Stock accounting

Stock Definition

Stock is an ownership share in an entity, representing a claim against its assets and profits. The owner of stock is entitled to a proportionate share of any dividends declared by an entity's board of directors, as well as to any residual assets if the entity is liquidated or sold.  If there are no residual assets in the event of a liquidation or sale, then the stock is worthless. Depending upon the type of stock issued, the holder of stock may be entitled to vote on certain entity decisions.

Types of Stock Transactions

There are three main types of stock transactions, which are:

  • The sale of stock for cash
  • Stock issued in exchange for non-cash assets or services
  • The repurchase of stock

We will address the accounting for each of these stock transactions below:

The Sale of Stock for Cash

The structure of your journal entry for the cash sale of stock depends upon the existence and size of any par value. Par value is the legal capital per share, and is printed on the face of the stock certificate.

If you are selling common stock, which is the most frequent scenario, then you record a credit into the Common Stock account for the amount of the par value of each share sold, and an additional credit for any additional amounts paid by investors in the Additional Paid-In Capital account. You record the amount of cash received as a debit to the Cash account.

For example, Arlington Motors sells 10,000 shares of its common stock for $8 per share. The stock has a par value of $0.01. Arlington records the share issuance with the following entry:

  Debit Credit
Cash 80,000  
     Common Stock ($0.01 par value)   100
     Additional paid-in capital   79,900

If Arlington were to only sell the stock for amount equal to the par value, then the entire credit would be to the Common Stock account. There would be no entry to the Additional Paid-In Capital account.

If a company were selling preferred stock instead of common stock, the entry would be the same, except that the accounts in which the entries are made would be identified as preferred stock accounts, not common stock.

Stock Issued in Exchange for Non-Cash Assets or Services

If a company issues stock in exchange for non-cash assets or services received, then it uses the following decision process to assign a value to the shares:

  1. First, determine the market value of the shares, if there is a trading market for them;
  2. If there is no trading market for the shares, then instead assign a value to the shares based on the fair market value of the non-cash assets received or services received.

After determining the value of the shares using one of the two methods just noted, the journal entry is the same as was just described, except that a different account is debited, rather than the Cash account.

For example, Arlington Motors goes public, and its stock trades at $9 per share. It issues 5,000 shares to its product design firm for services rendered. The stock has a par value of $0.01. Arlington records the share issuance with the following entry:

  Debit Credit
Outside services expense 45,000  
     Common Stock ($0.01 par value)   50
     Additional paid-in capital   44,950

The Repurchase of Stock (Treasury Stock)

Treasury stock arises when the board of directors elects to have a company buy back shares from shareholders. This purchase reduces the amount of outstanding stock on the open market.
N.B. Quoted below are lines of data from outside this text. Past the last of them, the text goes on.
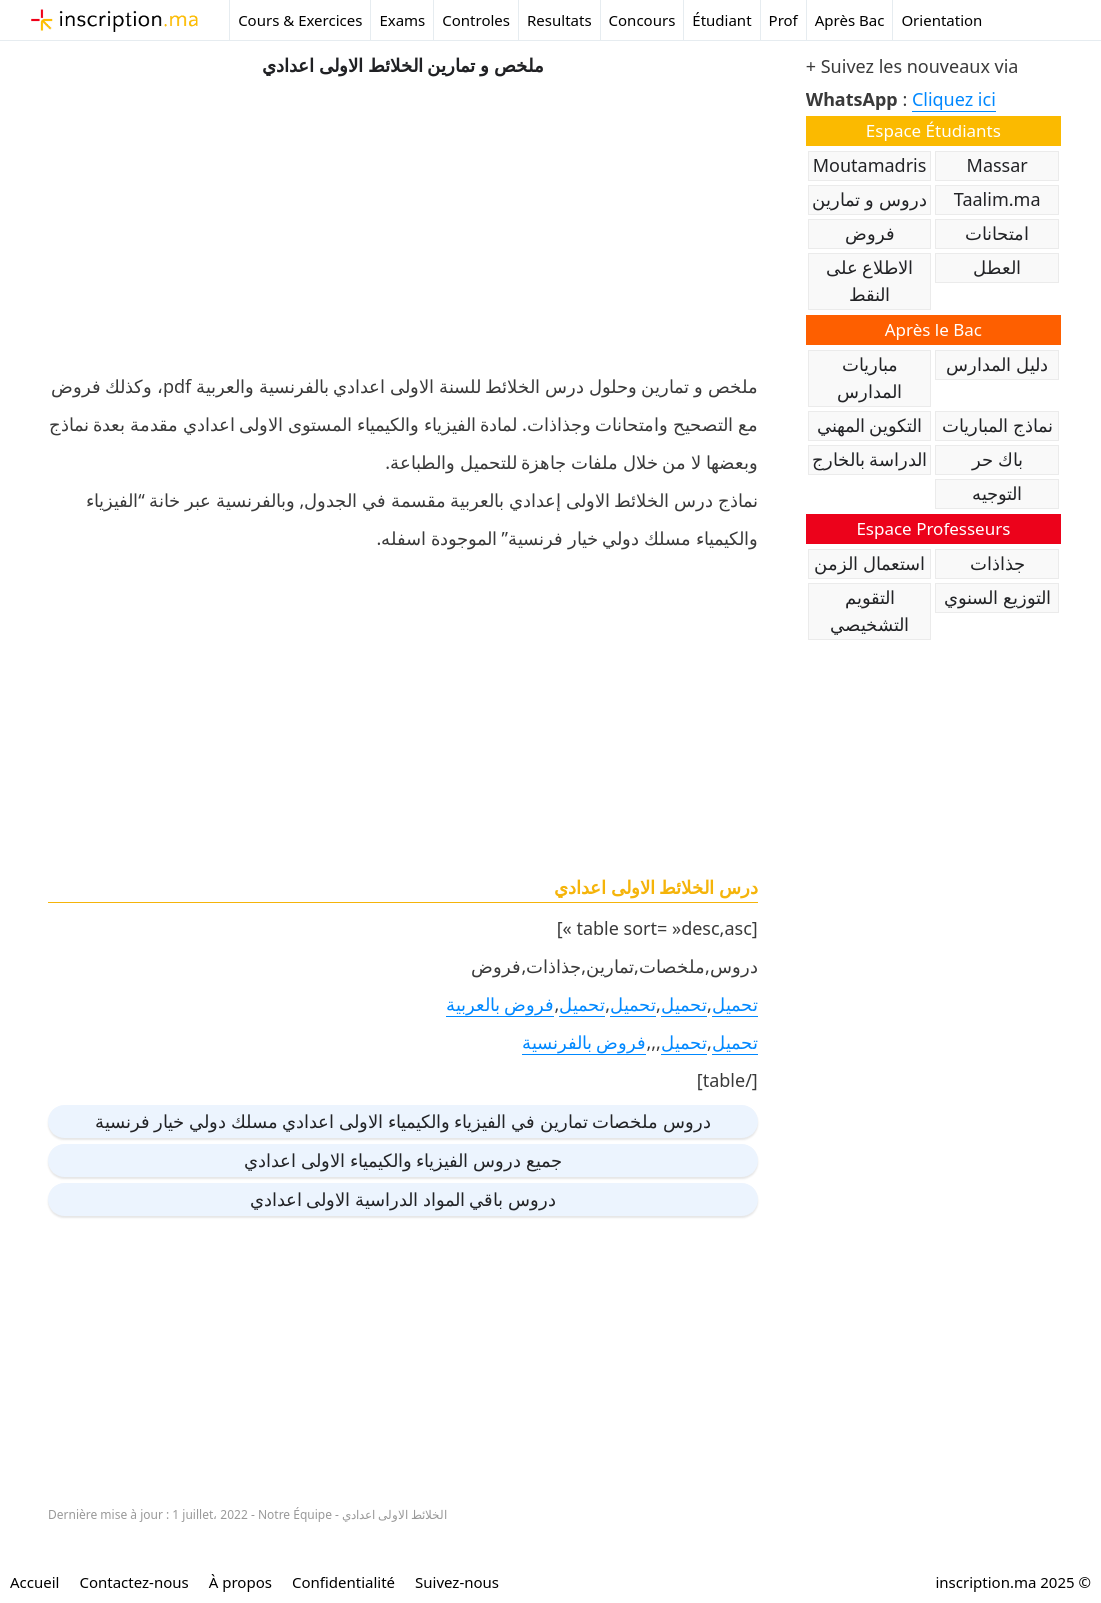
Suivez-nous (457, 1582)
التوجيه (997, 493)
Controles (476, 20)
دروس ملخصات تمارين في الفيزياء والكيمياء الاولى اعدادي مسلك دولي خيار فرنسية (403, 1121)
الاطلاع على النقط (870, 280)
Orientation (941, 20)
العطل (997, 267)
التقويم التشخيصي (869, 610)
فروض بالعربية (500, 1004)
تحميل (735, 1004)
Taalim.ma (997, 199)
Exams (402, 20)
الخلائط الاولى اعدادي (394, 1514)
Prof (783, 20)
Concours (642, 20)
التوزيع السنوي (997, 597)
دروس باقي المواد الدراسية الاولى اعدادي (403, 1199)
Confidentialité (343, 1582)
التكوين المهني (870, 425)
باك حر (997, 459)
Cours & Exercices (300, 20)
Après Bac (850, 20)
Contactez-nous (133, 1582)
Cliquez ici (954, 99)
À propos (240, 1582)
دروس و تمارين (869, 199)
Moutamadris (870, 165)
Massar (997, 165)
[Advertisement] (403, 220)
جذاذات (997, 563)
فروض (870, 233)
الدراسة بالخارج (870, 459)
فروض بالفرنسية (584, 1042)
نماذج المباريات (997, 425)
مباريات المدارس (869, 377)
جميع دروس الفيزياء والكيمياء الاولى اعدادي (402, 1160)
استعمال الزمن (869, 563)
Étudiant (721, 20)
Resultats (559, 20)
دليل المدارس (997, 364)
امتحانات (997, 233)
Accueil (34, 1582)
The most common treasury stock accounting method is the cost method. Under this approach, the cost at which shares are bought back is listed in a treasury stock account, which is reported in the stockholders' equity section of the balance sheet as a deduction (this is a contra equity account).  When the shares are subsequently sold again, any sale amounts exceeding the repurchase cost are credited to the additional paid-in capital account, while any shortfalls are first charged to any remaining additional paid-in capital remaining from previous treasury stock transactions, and then to retained earnings if there is no additional paid-in capital of this type remaining.
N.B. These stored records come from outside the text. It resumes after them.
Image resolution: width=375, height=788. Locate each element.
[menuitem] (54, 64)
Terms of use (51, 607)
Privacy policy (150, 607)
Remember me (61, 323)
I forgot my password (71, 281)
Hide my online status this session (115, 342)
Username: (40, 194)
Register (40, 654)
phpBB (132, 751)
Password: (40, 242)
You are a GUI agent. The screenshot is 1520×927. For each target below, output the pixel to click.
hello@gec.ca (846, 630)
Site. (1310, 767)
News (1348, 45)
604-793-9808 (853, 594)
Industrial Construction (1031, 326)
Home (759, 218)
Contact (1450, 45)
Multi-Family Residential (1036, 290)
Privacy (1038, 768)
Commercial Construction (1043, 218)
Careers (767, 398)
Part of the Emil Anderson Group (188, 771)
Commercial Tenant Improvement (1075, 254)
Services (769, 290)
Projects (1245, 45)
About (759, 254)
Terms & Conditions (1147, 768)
The Board of Directors of Arlington Motors chooses to buy back 1,000 of its common shares at $10 per share. The entry is:

  Debit Credit
Treasury stock 10,000  
     Cash   10,000

If management later decides to permanently retire treasury stock that was originally recorded under the cost method, then it backs out the original par value and additional paid-in capital associated with the initial stock sale, and charges any remaining difference to the retained earnings account.

To continue with the previous example, if the 1,000 shares had a par value of $0.01 each, had originally been sold for $8,000 and all were to be retired, the entry would be as follows:

  Debit Credit
Common stock 10  
Additional paid-in capital 7,990  
Retained earnings 2,000  
     Treasury stock   10,000

If instead Arlington subsequently chooses to sell the shares back to investors at a price of $12 per share, the transaction is:

  Debit Credit
Cash 12,000  
     Treasury stock   10,000
     Additional paid-in capital   2,000

If treasury stock is subsequently sold for more than it was originally purchased, the excess amount may also be recorded in an additional paid-in capital account that is specifically used for treasury stock transactions; the reason for this segregation is that any subsequent sales of treasury stock for less than the original buy-back price requires the accountant to make up the difference from any gains recorded in this account; if the account is emptied and there is still a difference, then the shortage is made up from the additional paid-in capital account for the same class of stock, and then from retained earnings.